One common concept in project management is the three independent elements of a project:
- People
- Processes
- Technology
The people side is being hashed out in previous posts. Processes of PM are debated all the time and technology for managing projects is a hot topic as well.
There is a orthogonal dimension here. The mathematics of projects. This includes
- Cost models
- Schedule models
- Risk models
Models for people are essentially intractable. The Complex Adaptive Systems paradigm has no closed form solutions to any of the underlying math that has any relation what so ever to the activities and outcomes of project management. At the moment CAS is a sociology paradigm with some possibilities for application.

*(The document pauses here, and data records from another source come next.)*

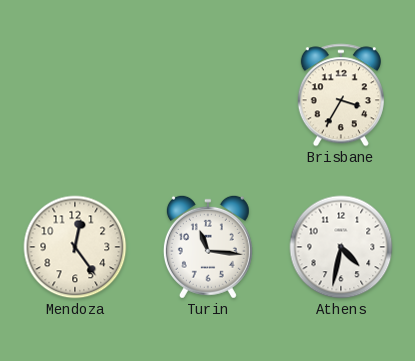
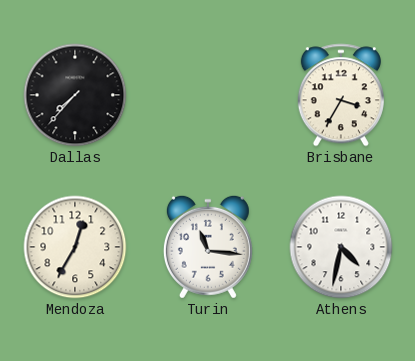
Dallas: none -> 7:37
Mendoza: 12:24 -> 12:35
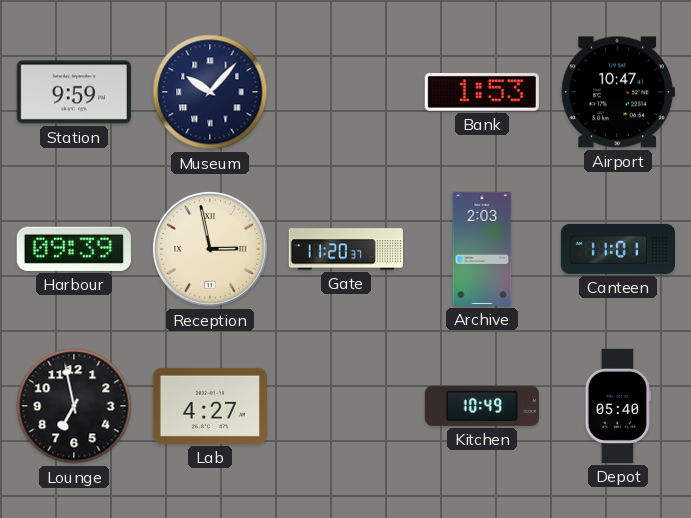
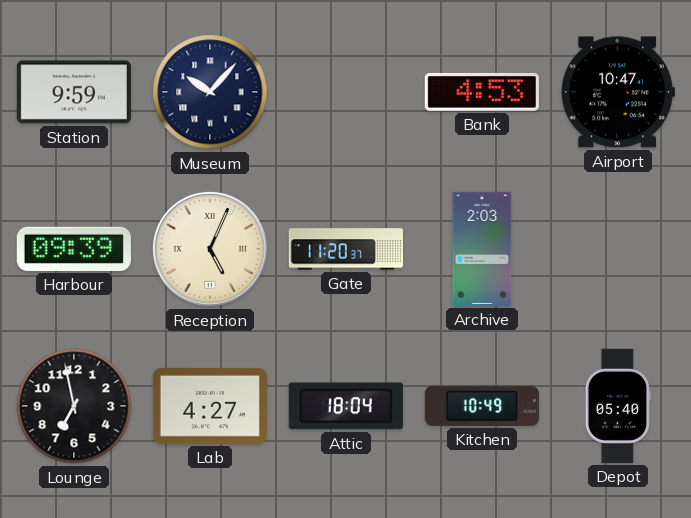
Bank: 1:53 -> 4:53
Reception: 2:58 -> 5:04
Canteen: 11:01 -> none
Attic: none -> 18:04
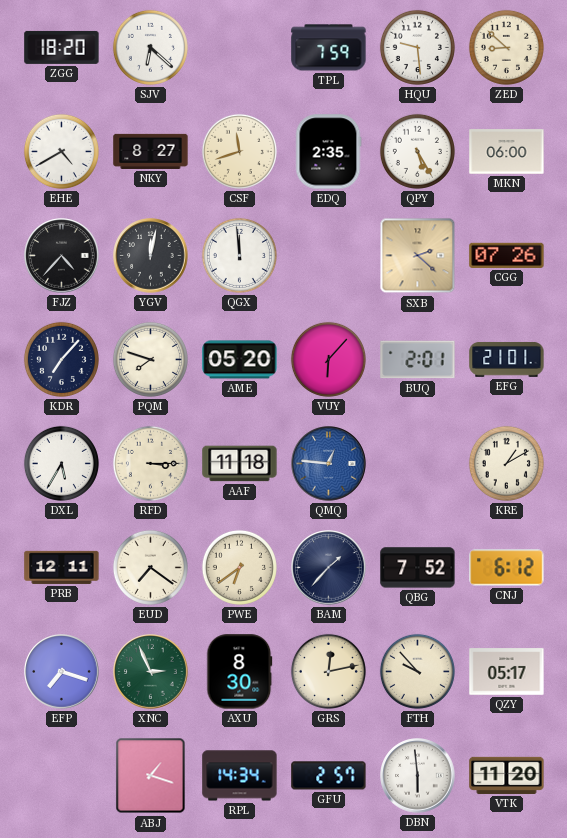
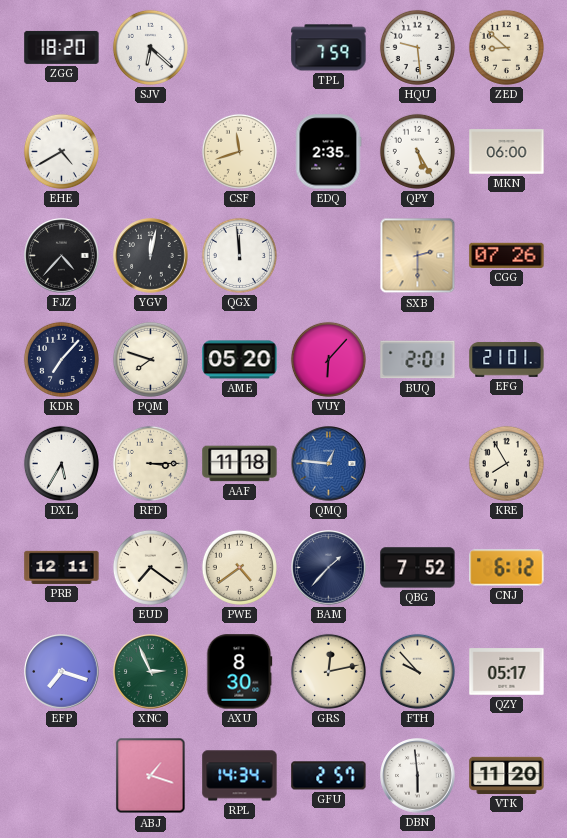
NKY: 8:27 -> none
SXB: 2:22 -> 2:30
KRE: 1:10 -> 7:55
PWE: 6:39 -> 4:39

But the cost, schedule, and risk models do have tractable forms that are applied in many domains. The sources of materials for these applications include:
- Journal of Cost Analysis and Parametrics from the Society of Cost Estimating and Analysis and International Society of Parametric Analysis
- Journal of the International Council on Systems Engineering
- The Association for the Advancement of Cost Estimating
- NASA Cost Estimating Handbook 2008
- JPL's Parametric Cost Estimating Handbook
- NASA Systems Engineering Handbook
The point of these references is that the process of managing projects is well developed in other fields. Fields that include software intensive products and services. Projects that have emerging requirements, unstable funding, and all the attributes found in commercial IT projects.
The guidance developed in these domains provides the discipline for the teams to move beyond just software development and into system development. One of the primary failings in IT projects is the lack of understanding of the systems impact of decisions. This is not systems in the sense of hardware and software, but systems int he sense of "Systems Engineering."